● TASK TO CARRY OUT: Pick every line from the data that holds the word "Baby".

(Transcribed page contents)
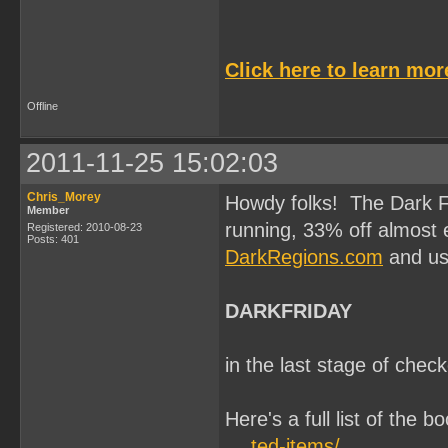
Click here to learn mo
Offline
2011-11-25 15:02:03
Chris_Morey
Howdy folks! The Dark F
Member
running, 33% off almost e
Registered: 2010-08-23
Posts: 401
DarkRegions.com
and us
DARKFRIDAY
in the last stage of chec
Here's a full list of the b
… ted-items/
...
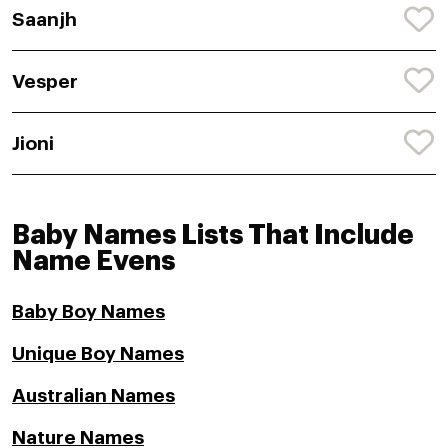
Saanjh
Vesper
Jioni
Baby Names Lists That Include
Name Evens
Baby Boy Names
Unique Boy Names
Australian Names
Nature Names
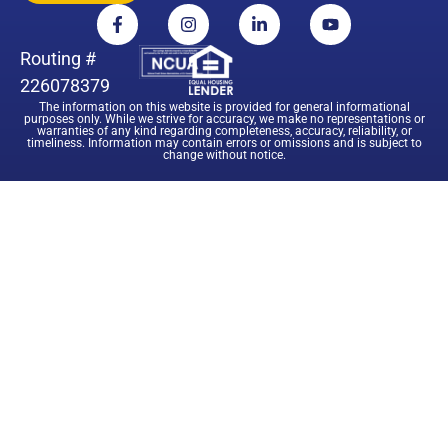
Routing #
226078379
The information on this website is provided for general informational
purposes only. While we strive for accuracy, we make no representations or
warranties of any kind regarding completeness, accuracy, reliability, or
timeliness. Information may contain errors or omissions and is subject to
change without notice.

● ANSWER SPACE:
Baby Names Lists That Include
Baby Boy Names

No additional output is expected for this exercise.